# Europe Forum > Travelling & Living in Europe > Germany >  German Food is Delicious!

## Jovialis

I must recommend the fantastic restaurant called Ernst in Berlin. We ate there a few days ago, and it was exquisite. We had 33 dishes of a finely crafted tasting menu, with a wonderful wine pairing. It is not cheap, but if you are a foodie, I urge you to go to this restaurant. The entire cooking staff greets you, and treats you like gold. But not in a disingenuous way; they were extremely warm, and welcoming. This was the highlight of our trip, bar-none.

For street food, Currywurst makes for a good snack. I recommend the spicy sauce, with a beer.

There were many other places with names I cannot begin to pronounce, but I must say, Germans make good comfort food as well. Just ask your waiter for recommendations, and they will steer you in the right direction. Anything with Eel is amazing. Also, ask for Krabentoast.

----------


## bicicleur

I guess the tapas restaurant was not German, it was Spanish.
Germany used not to have a fine food culture, but that has changed gradually the last few decades, like in many countries in northern Europe.
You have to know where to go.

----------


## Jovialis

> I guess the tapas restaurant was not German, it was Spanish.
> Germany used not to have a fine food culture, but that has changed gradually the last few decades, like in many countries in northern Europe.
> You have to know where to go.


Some of it was fusion, but all the food, and recipes were local.

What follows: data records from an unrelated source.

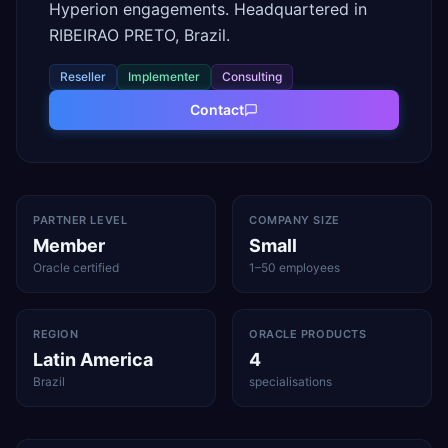
Hyperion engagements. Headquartered in
RIBEIRAO PRETO, Brazil.
Reseller
Implementer
Consulting
Contact
PARTNER LEVEL
COMPANY SIZE
Member
Small
Oracle certified
1–50 employees
REGION
ORACLE PRODUCTS
Latin America
4
Brazil
specialisations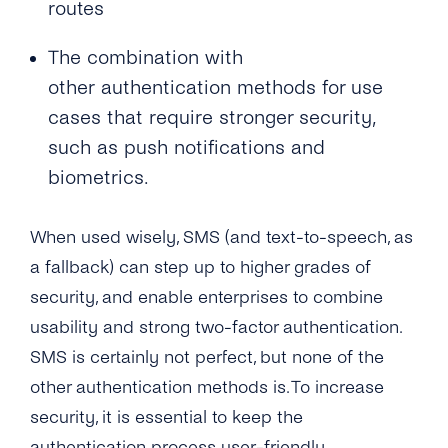
routes
The combination with
other authentication methods for use
cases that require stronger security,
such as push notifications and
biometrics.
When used wisely, SMS (and text-to-speech, as
a fallback) can step up to higher grades of
security, and enable enterprises to combine
usability and strong two-factor authentication.
SMS is certainly not perfect, but none of the
other authentication methods is. To increase
security, it is essential to keep the
authentication process user-friendly.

Sorry, it was not tapas, I meant to say tasting menu.

----------


## Sofie Tveit

I have visited Germany last vinter. The most lovable memory I had from that visit was street food.

Superlicious

One thing I always search in between my travel is food, especially street food. Thats where you can find the heart of every country.

----------


## camilahenry

I'm planning to move to Germany in April 2021.

----------


## pxxlsisk

I remember when I was in Germany, I visited the Andechs Monastery, where they brewed the best beer I've ever tasted and also cooked very good meat.

----------